### TASK STATEMENT
List each line of the data that holds the word "monnaie".

Top of ENTRIES PROVIDED

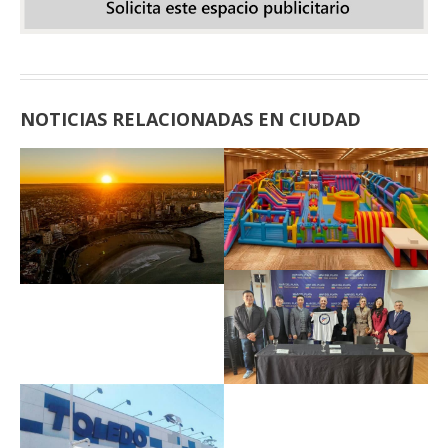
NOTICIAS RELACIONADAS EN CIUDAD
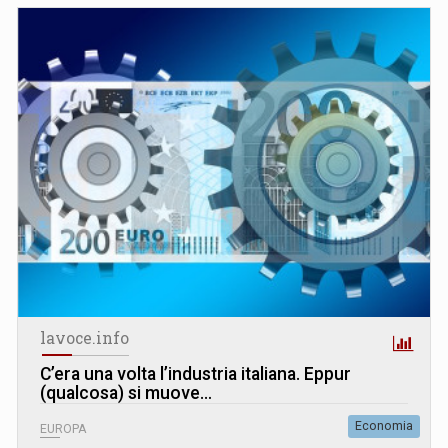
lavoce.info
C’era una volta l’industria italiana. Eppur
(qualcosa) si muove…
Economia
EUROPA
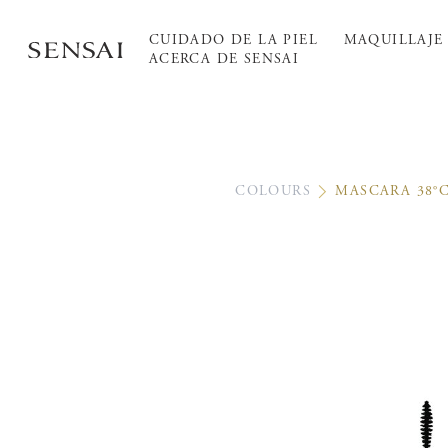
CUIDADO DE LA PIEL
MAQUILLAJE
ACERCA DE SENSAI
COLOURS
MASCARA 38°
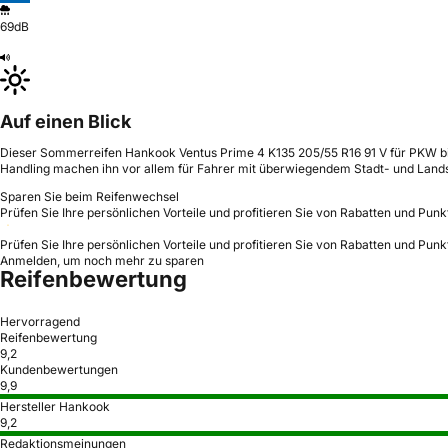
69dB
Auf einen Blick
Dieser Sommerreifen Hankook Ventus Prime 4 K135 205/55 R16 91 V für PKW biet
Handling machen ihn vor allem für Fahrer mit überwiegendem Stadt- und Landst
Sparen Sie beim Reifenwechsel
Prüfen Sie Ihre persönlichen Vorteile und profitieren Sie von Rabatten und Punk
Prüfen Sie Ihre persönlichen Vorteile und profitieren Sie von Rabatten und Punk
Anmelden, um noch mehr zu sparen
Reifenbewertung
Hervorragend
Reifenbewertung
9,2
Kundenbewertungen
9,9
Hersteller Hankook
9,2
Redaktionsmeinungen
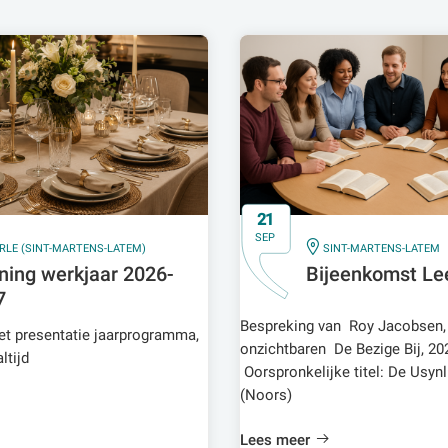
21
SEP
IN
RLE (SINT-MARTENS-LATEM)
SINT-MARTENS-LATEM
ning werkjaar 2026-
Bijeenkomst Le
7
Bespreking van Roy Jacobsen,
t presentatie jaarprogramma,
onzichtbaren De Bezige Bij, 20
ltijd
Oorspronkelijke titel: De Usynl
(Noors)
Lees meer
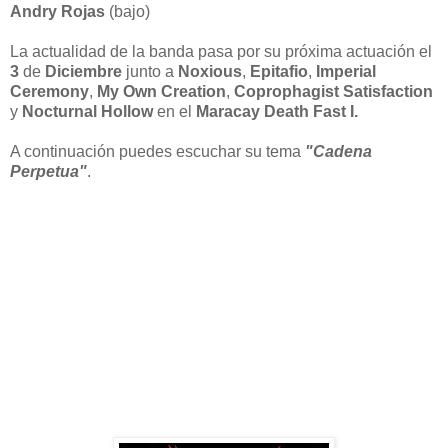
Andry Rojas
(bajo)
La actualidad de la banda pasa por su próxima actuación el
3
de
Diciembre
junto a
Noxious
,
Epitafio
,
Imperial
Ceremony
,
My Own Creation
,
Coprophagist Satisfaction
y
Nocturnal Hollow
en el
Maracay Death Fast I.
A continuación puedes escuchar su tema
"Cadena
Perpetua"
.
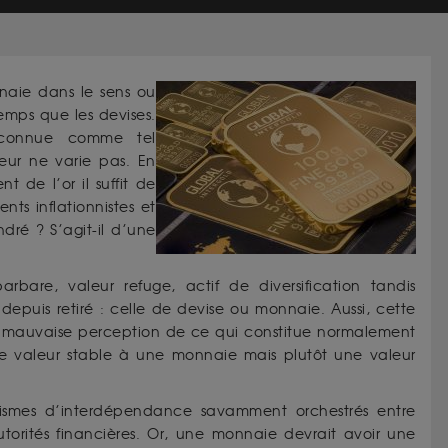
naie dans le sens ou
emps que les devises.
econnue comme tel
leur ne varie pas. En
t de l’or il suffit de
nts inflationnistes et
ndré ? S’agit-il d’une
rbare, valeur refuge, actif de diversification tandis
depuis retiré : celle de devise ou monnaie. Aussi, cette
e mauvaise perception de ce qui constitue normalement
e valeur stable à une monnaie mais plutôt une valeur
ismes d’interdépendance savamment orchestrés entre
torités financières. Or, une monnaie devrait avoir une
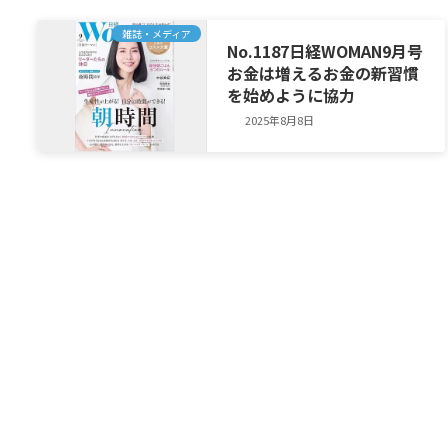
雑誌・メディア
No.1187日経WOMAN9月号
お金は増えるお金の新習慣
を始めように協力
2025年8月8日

Bottom of ENTRIES PROVIDED

### RESPONSE TO THE TASK
depuis retiré : celle de devise ou monnaie. Aussi, cette
e valeur stable à une monnaie mais plutôt une valeur
torités financières. Or, une monnaie devrait avoir une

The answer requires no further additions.